Ce dernier texte, intitulé Aman, est un manuscrit net écrit avec peu d'hésitation ou de corrections. Je le considérais comme un essai indépendant, et, doutant de l'endroit où le placer, l'avais laissé pour la fin; mais une fois ce livre achevé et préparé pour la publication, je réalisai qu'il présentait une proche parenté avec le manuscrit de l'Athrabeth Finrod ah Andreth.

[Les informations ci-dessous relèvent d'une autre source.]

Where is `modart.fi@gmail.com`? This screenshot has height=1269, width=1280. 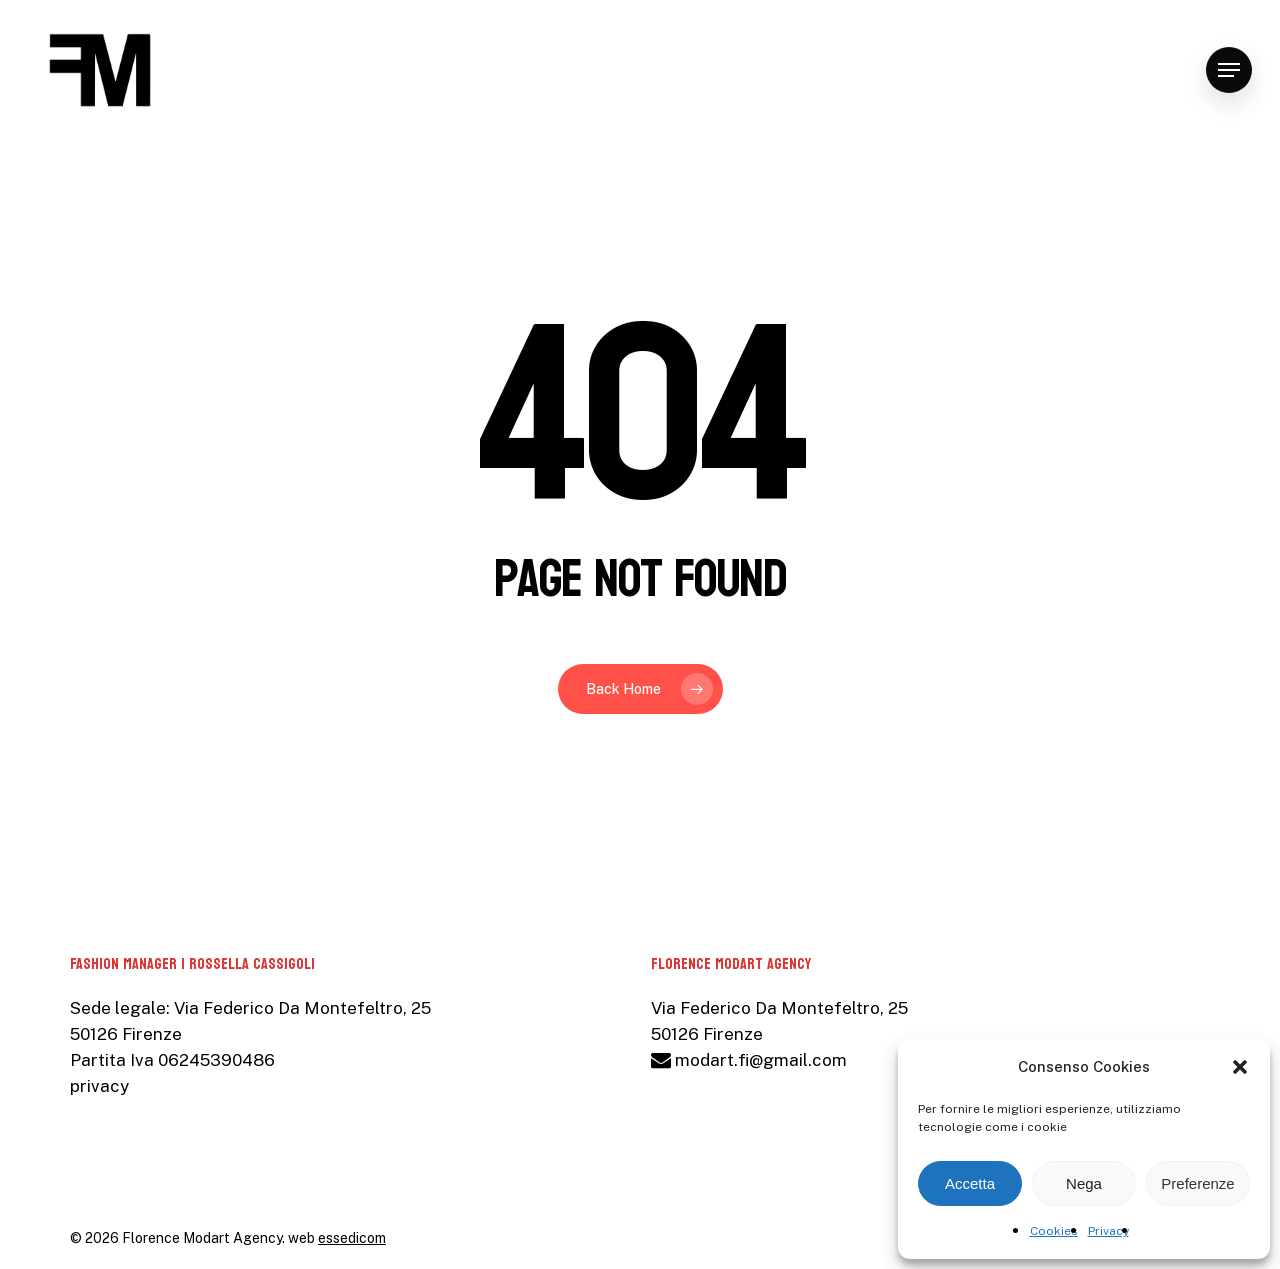
modart.fi@gmail.com is located at coordinates (749, 1060).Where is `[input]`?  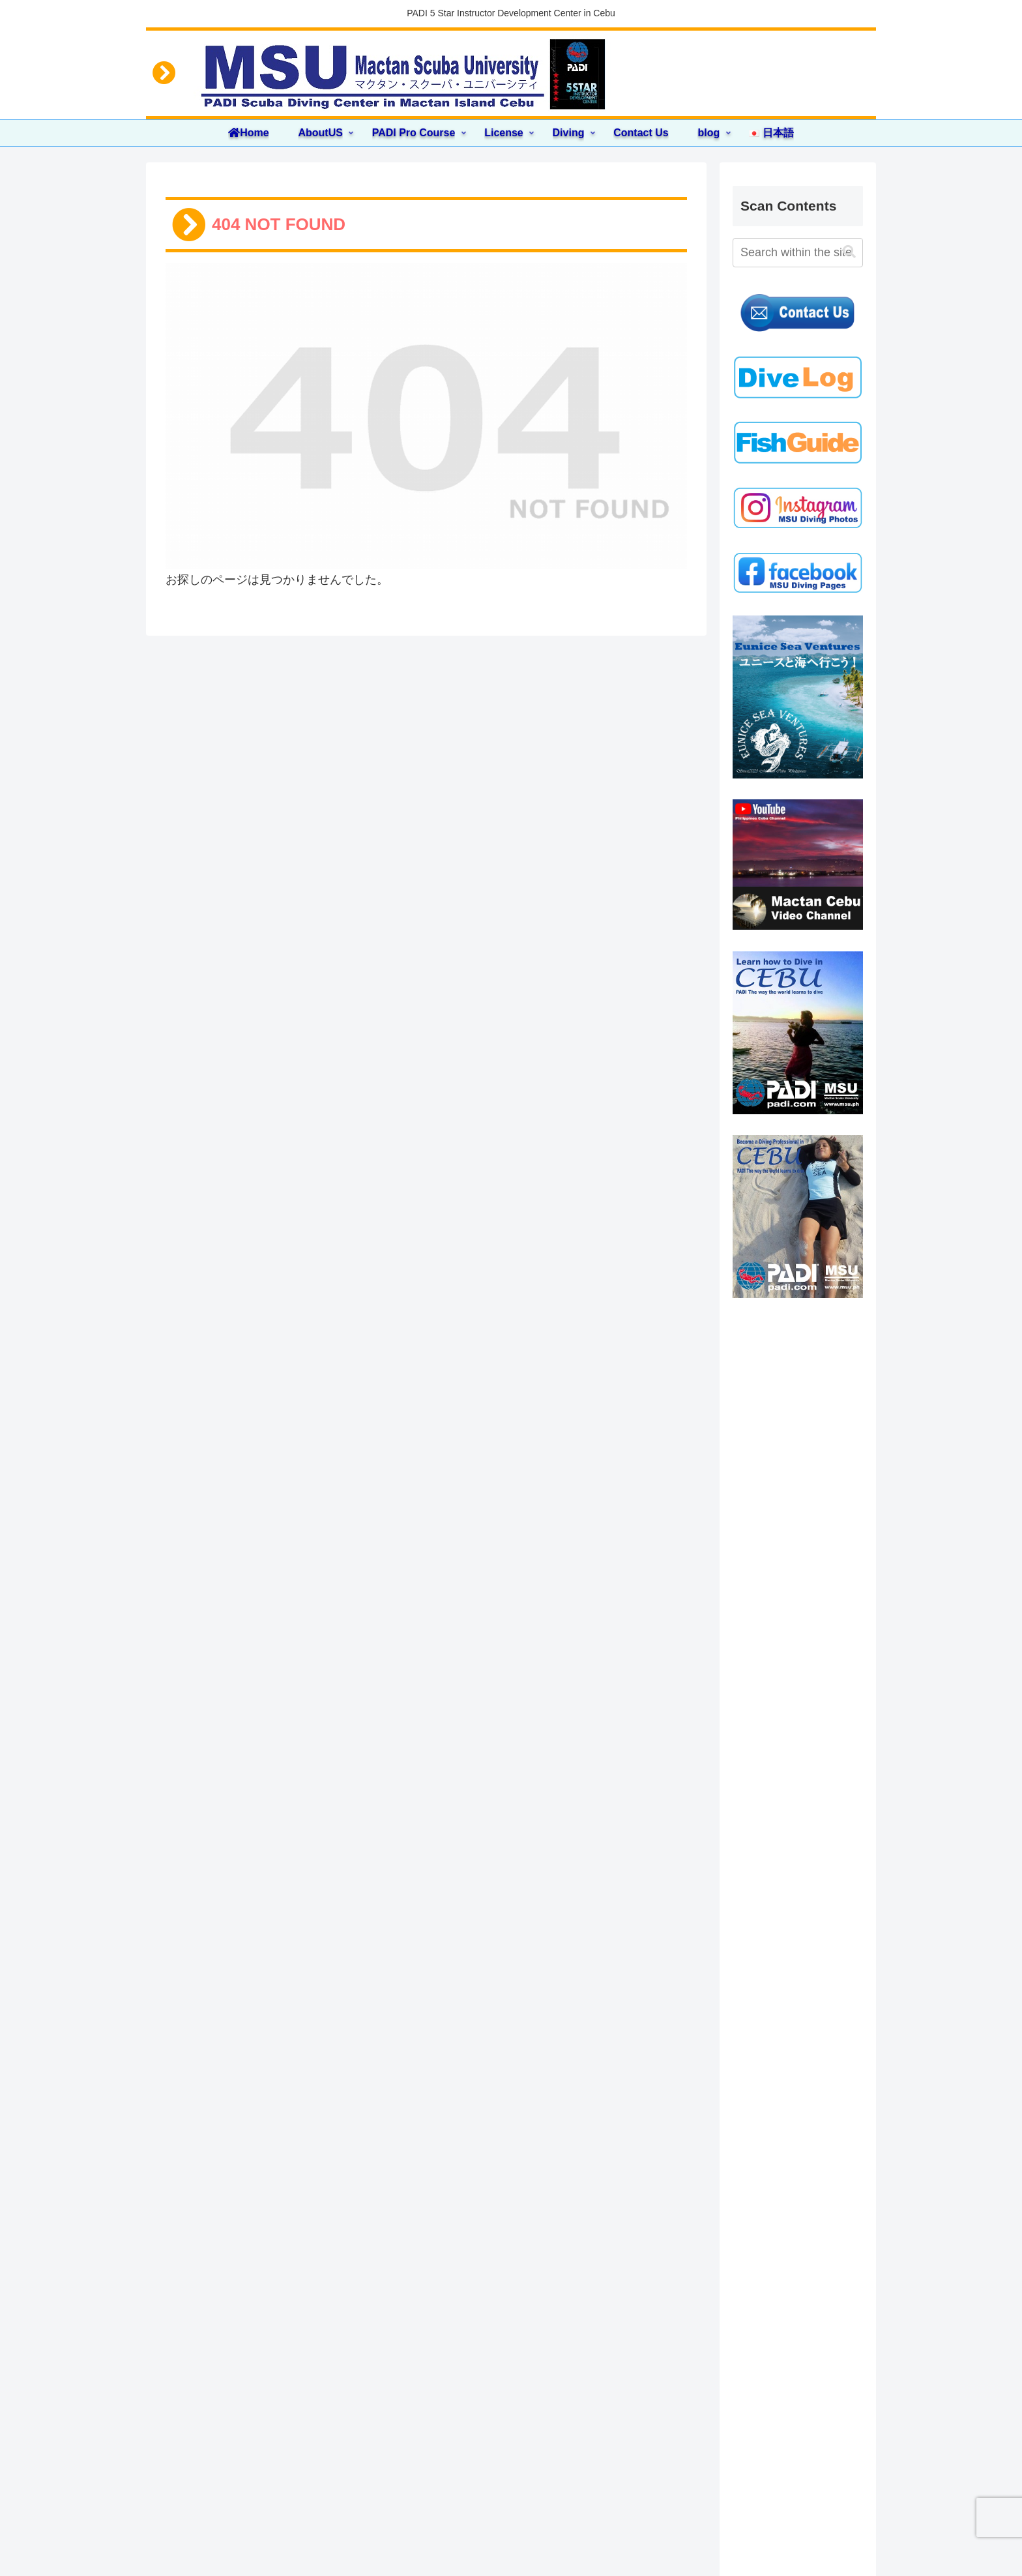 [input] is located at coordinates (798, 252).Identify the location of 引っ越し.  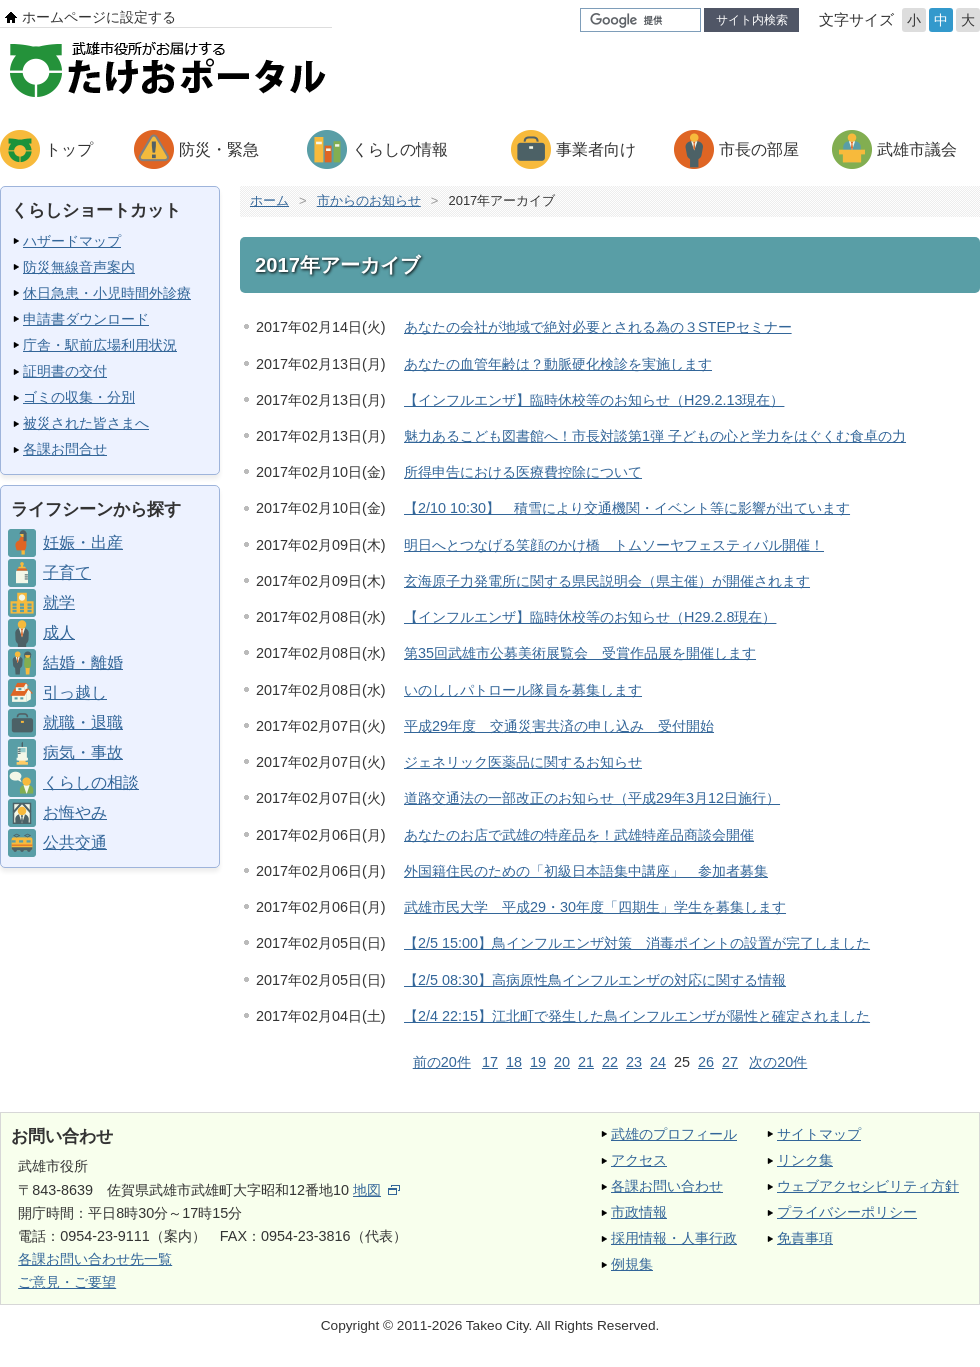
(75, 692). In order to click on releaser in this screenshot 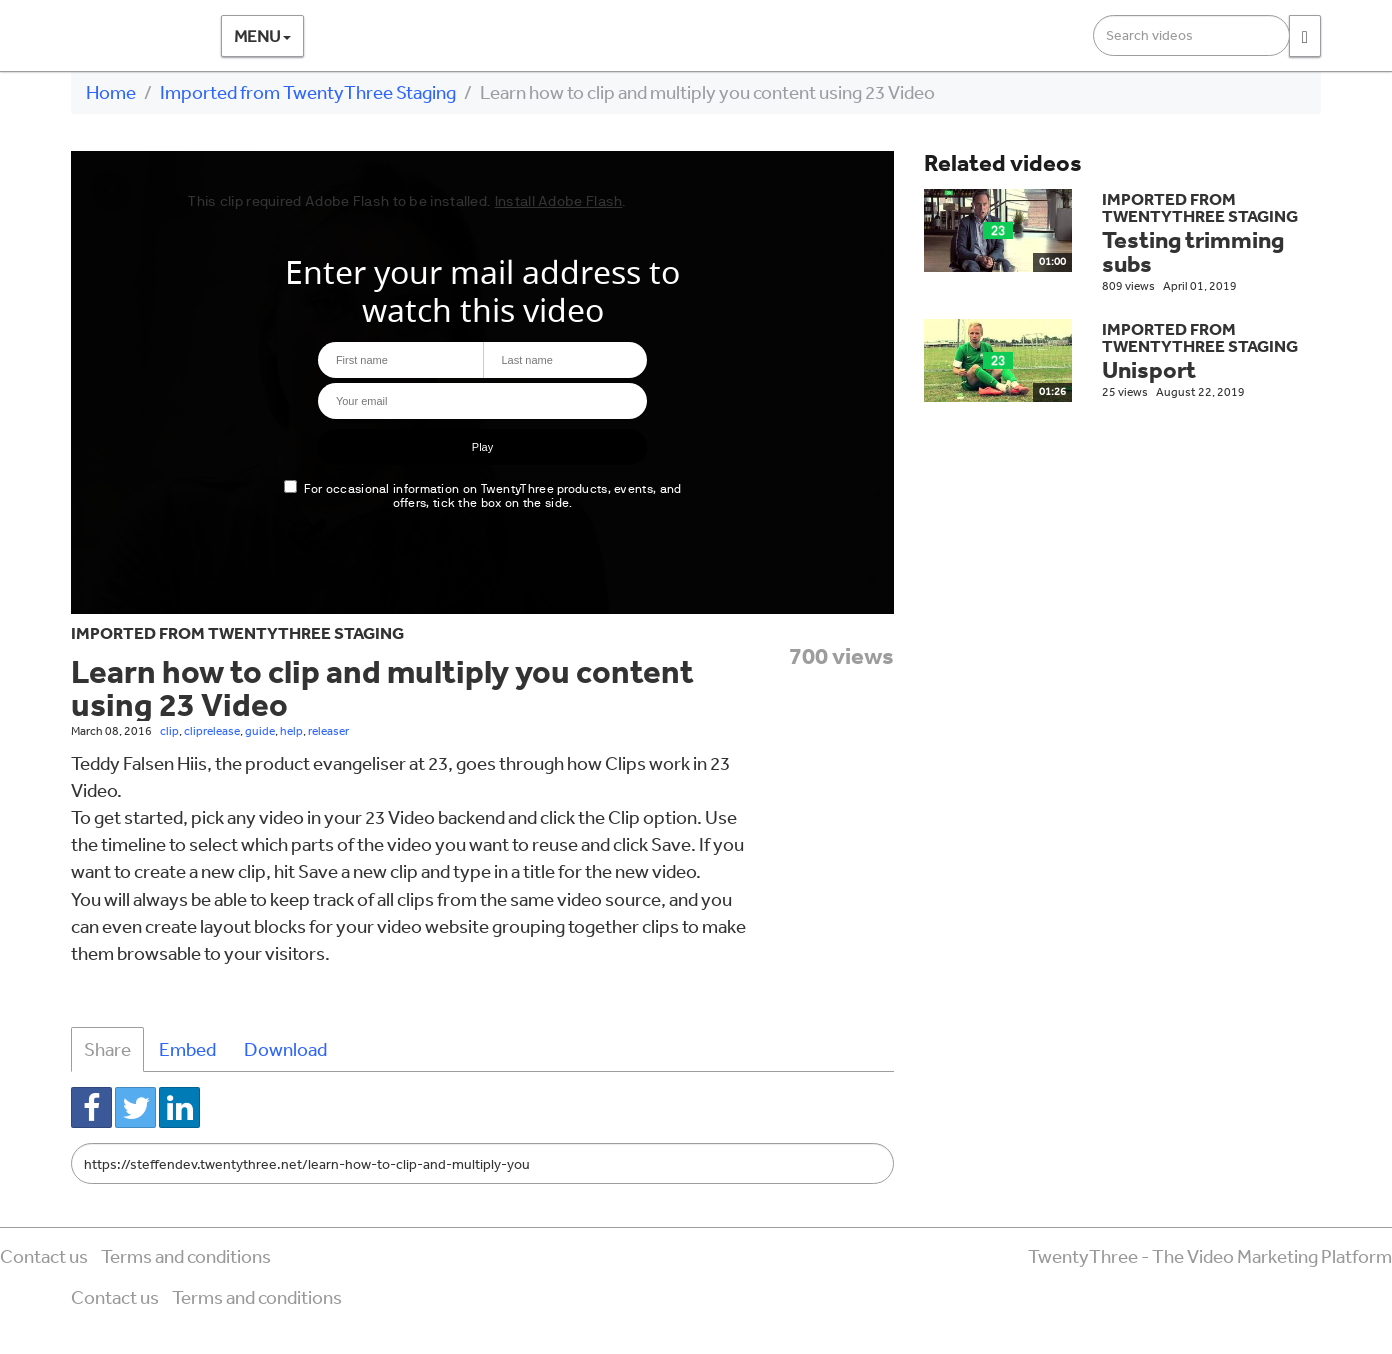, I will do `click(328, 731)`.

Ce manuscrit commence par une section introductive (donnée dans la version tapuscrite que mon père rédigea par après, pp. 304-5) débutant par l'affirmation selon laquelle certains Hommes croyaient que leurs hröar n'avaient pas par nature une courte durée de vie, mais en avaient obtenu une par la malice de Melkor. Je n'avais pas remarqué le sens des quelques lignes en tête de cette première page de l'Athrabeth, que mon père biffa : ces lignes débutent avec les mots "la hröa, qui continuerait à vivre, corps sans intelligence, non seulement comme une bête sauvage mais comme un monstre", et se terminent par "la mort elle-même, en agonie ou en horreur, entrerait avec les Hommes en Aman même." Maintenant, ce passage est virtuellement identique à la conclusion du présent texte, dont la dernière page commence précisément au même point.

Il est par conséquent clair qu'Aman introduisait à l'origine l'Athrabeth, mais que mon père l'en sépara et en recopia le passage conclusif sur une feuille séparée. En même temps, il semble, il donna au reste (l'Athrabeth et son introduction) les titres De la Mort et des Enfants d'Eru, et du Marrissement des Hommes et La Conversation de Finrod et Andreth.1

Il aurait pu être préférable de placer Aman aux côtés de l'Athrabeth dans la partie IV; mais j'ai pensé qu'il n'était pas nécessaire à un stade aussi tardif de s'embarquer dans un bouleversement majeur de la structure du livre, et l'ai ainsi laissé séparé ici.



Aman


En Aman, tout était fort différent d'en Terre du Milieu. Tout ressemblait au mode de vie elfe, tout comme les Elfes semblaient plus proches des Valar et des Maiar que les Hommes.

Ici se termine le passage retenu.